After returning from the Balkan War, he published his influential book Serbia and Albania: A Contribution to the Critique of the Conqueror Policy of the Serbian Bourgeoisie, which analyzes the roots of Serbian-Albanian conflict and consider "among the most important Marxist contributions on the national question in the Balkans".

He died on the frontlines in World War I at Vrače brdo. He died as a member of Morava division in November 1914 in a Battle of Kolubara against Austro-Hungarian army at Ljig's bank. In 1915, Leon Trotsky wrote about the political impact of his death:

How many harbingers of the Balkan Federation have fallen in the wars of the last years! The heaviest blow for Serbian and all Balkan social-democracy in the war was the fate of Dimitrije Tucovic who was one of the noblest and most heroic figures of the Serbian workers' movement.

The Slavija Square in Belgrade was renamed in Tucović's honor in 1947 until the early 2000s, when it was changed back to Slavija.

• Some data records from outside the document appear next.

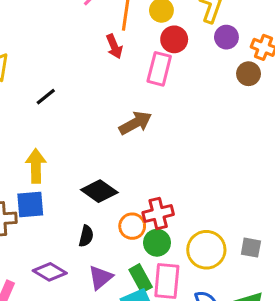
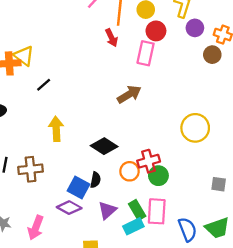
black line: (46, 97) -> (44, 85), moved
blue square: (30, 204) -> (79, 188), moved, turned 35
green circle: (157, 243) -> (158, 176), moved
yellow circle: (206, 250) -> (195, 128), moved

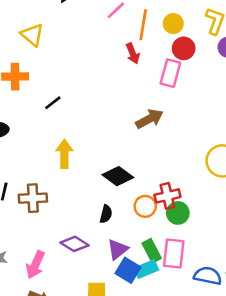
yellow triangle: (24, 56) -> (32, 35), moved
blue square: (79, 188) -> (128, 270), moved
blue semicircle: (188, 229) -> (208, 276), turned -60

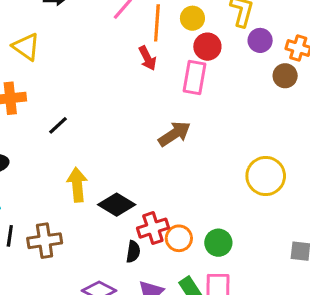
black diamond: (118, 176) -> (117, 205), moved
red cross: (167, 196) -> (153, 228), moved

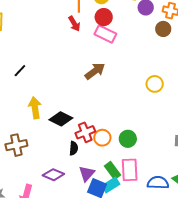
red circle: (207, 47) -> (104, 17), moved
pink rectangle: (195, 77) -> (105, 34), turned -70
yellow circle: (266, 176) -> (155, 84), moved, size x0.7

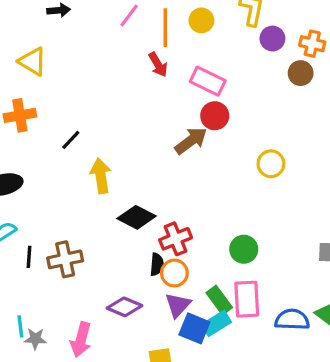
red circle: (104, 17) -> (215, 116), moved
yellow circle: (155, 84) -> (271, 164), moved
yellow arrow: (35, 108) -> (101, 176), moved
orange circle: (102, 138) -> (174, 273), moved

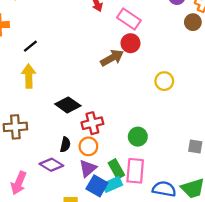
yellow arrow: (101, 176) -> (29, 76), moved
black semicircle: (157, 264) -> (65, 145), moved

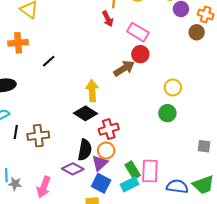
yellow arrow: (29, 76) -> (92, 91), moved
green circle: (138, 137) -> (167, 113), moved
black semicircle: (65, 145) -> (85, 150), size x1.5
purple triangle: (88, 168) -> (100, 163), moved
blue square: (97, 186) -> (101, 183), moved

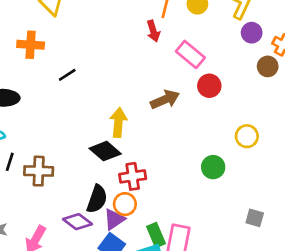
red circle: (140, 54) -> (209, 86), moved
yellow circle: (173, 87) -> (247, 136), moved

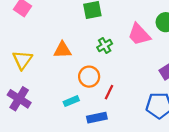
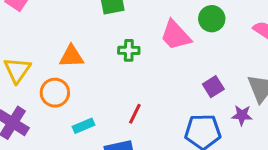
green cross: (105, 46) -> (129, 50), turned 32
orange circle: (89, 77) -> (55, 93), moved

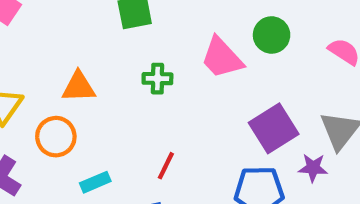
purple square: (213, 87) -> (274, 128), size x1.6

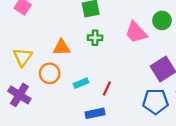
green cross: (157, 79) -> (95, 38), moved
cyan rectangle: (95, 182) -> (81, 83), moved

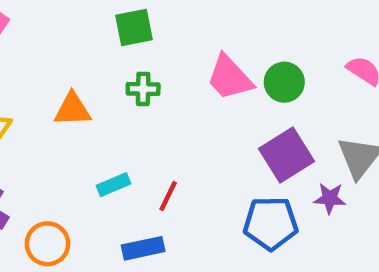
green circle: (162, 20) -> (284, 82), moved
orange circle: (50, 73) -> (47, 244), moved

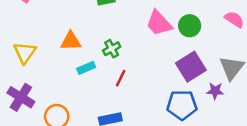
green cross: (143, 89) -> (112, 49), moved, turned -30
cyan rectangle: (114, 185) -> (86, 68), moved
red line: (168, 196) -> (121, 78), moved

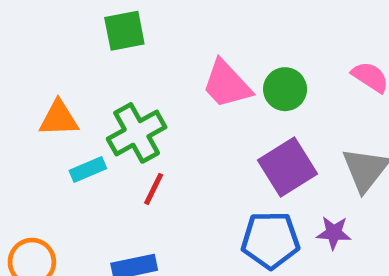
green cross: (112, 49) -> (137, 133), size x1.6
purple star: (215, 91) -> (334, 233), moved

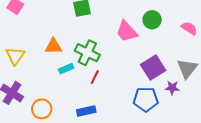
green circle: (285, 89) -> (152, 20), moved
green cross: (137, 133) -> (87, 53), turned -35
purple star: (334, 233) -> (172, 88), moved

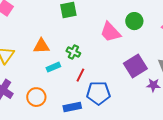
green cross: (87, 53) -> (73, 52), size x0.6
blue pentagon: (146, 99) -> (98, 93), moved
orange circle: (42, 109) -> (36, 97), moved

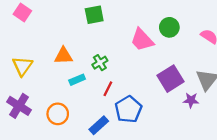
green cross: (73, 52) -> (100, 63), turned 32
blue pentagon: (98, 93) -> (128, 109), turned -30
blue rectangle: (72, 107) -> (99, 125), turned -30

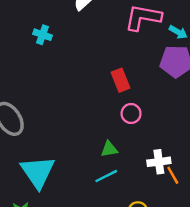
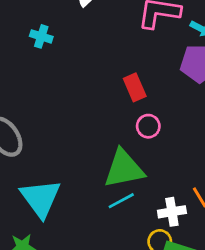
green triangle: (109, 149) -> (124, 169), size x2.0
white cross: (159, 162) -> (172, 212), moved

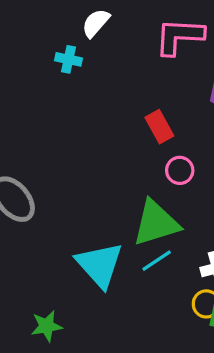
cyan cross: (41, 36) -> (68, 59), moved
cyan triangle: (41, 198) -> (99, 265), moved

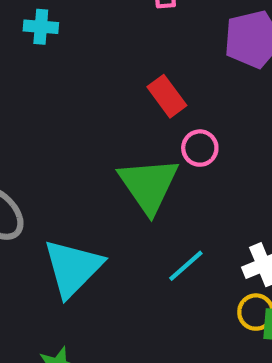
green triangle: (156, 223) -> (149, 185), moved, turned -40
cyan triangle: (99, 265) -> (73, 268), moved, turned 34

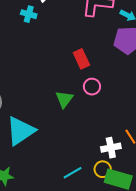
green triangle: (149, 185) -> (64, 99), size x0.6
cyan line: (186, 266) -> (72, 173), moved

He has streets named after him in Skopje, Užice, Belgrade, Kragujevac, and many other cities and towns of former Yugoslavia.

==Selected works==
- Union Organization (Sindikalne organizacije) 1904.
- Unions and Party (Sindikati i partija) 1904.
- Austria-Hungary in the Balkans (Austro-Ugarska na Balkanu) 1908.
- Labor Law and Social Democracy (Zakon o radnjama i socijalna demokratija) 1908.
- The labor movement in Serbia (Radnički pokret u Srbiji) 1909.
- Balkan Conference (Balkanska konferencija) 1910.
- First Balkan Social Democratic Conference (Prva balkanska socijaldemokratska konferencija) 1910.
- The Albanian question (Albansko pitanje) 1910.
- War and Peace (Rat i mir) 1910.
- Women's liberation (Oslobođenje žene) 1910.
- Tactics and action (Taktika i akcija) 1910.
- Bourgeois and proletarian Serbia (Buržoaska i proleterska Srbija) 1911.
- Marx and Slavs (Marks i Sloveni) 1911.
- Serbia and Albania (Srbija i Arbanija) 1914.